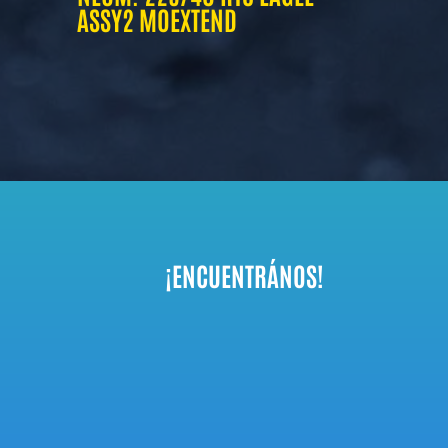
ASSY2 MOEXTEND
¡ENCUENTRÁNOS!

● ● ● ● ●

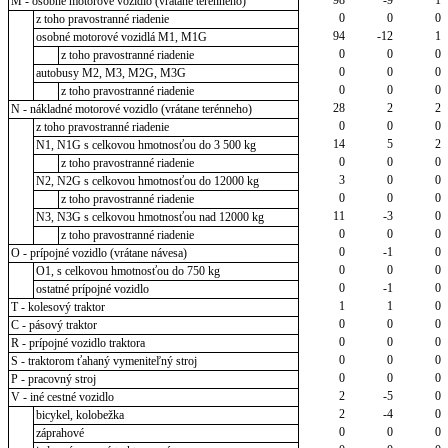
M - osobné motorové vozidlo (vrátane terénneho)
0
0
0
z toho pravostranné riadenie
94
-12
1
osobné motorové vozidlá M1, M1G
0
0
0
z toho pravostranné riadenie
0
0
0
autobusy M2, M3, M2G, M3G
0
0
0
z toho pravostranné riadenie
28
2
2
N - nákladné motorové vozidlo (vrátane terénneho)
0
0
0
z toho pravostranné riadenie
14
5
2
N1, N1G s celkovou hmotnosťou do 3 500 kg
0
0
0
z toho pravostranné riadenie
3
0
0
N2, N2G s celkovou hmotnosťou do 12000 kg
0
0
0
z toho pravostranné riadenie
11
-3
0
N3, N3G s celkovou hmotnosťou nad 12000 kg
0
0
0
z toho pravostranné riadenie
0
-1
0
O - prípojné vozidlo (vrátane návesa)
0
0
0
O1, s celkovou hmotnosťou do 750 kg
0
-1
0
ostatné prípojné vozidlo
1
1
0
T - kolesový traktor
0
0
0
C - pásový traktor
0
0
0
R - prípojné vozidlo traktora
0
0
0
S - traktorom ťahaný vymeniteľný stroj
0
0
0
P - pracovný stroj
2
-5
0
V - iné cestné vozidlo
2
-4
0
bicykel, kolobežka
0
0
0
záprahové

● ● ● ● ●

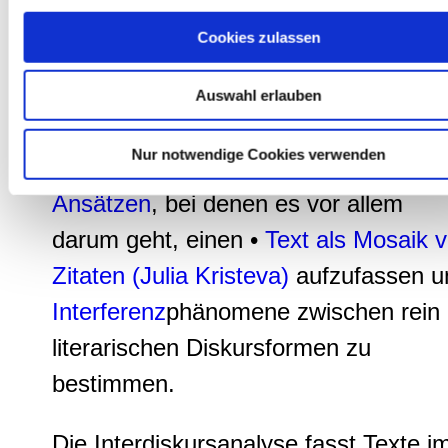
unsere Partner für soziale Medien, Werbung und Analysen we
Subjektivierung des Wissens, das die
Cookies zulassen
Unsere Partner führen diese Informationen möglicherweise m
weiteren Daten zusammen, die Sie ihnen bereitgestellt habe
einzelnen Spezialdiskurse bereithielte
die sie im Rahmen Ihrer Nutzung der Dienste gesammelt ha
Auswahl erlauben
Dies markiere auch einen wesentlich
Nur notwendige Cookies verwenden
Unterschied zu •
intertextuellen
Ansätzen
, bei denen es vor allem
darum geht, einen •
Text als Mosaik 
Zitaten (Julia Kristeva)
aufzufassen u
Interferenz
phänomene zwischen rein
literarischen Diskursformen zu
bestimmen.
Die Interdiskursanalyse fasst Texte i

● ● ● ● ●

:: Task description ::
Each line holding "celkovou" in the records should be copied out.

:: Output for this task ::
N1, N1G s celkovou hmotnosťou do 3 500 kg
N2, N2G s celkovou hmotnosťou do 12000 kg
N3, N3G s celkovou hmotnosťou nad 12000 kg
O1, s celkovou hmotnosťou do 750 kg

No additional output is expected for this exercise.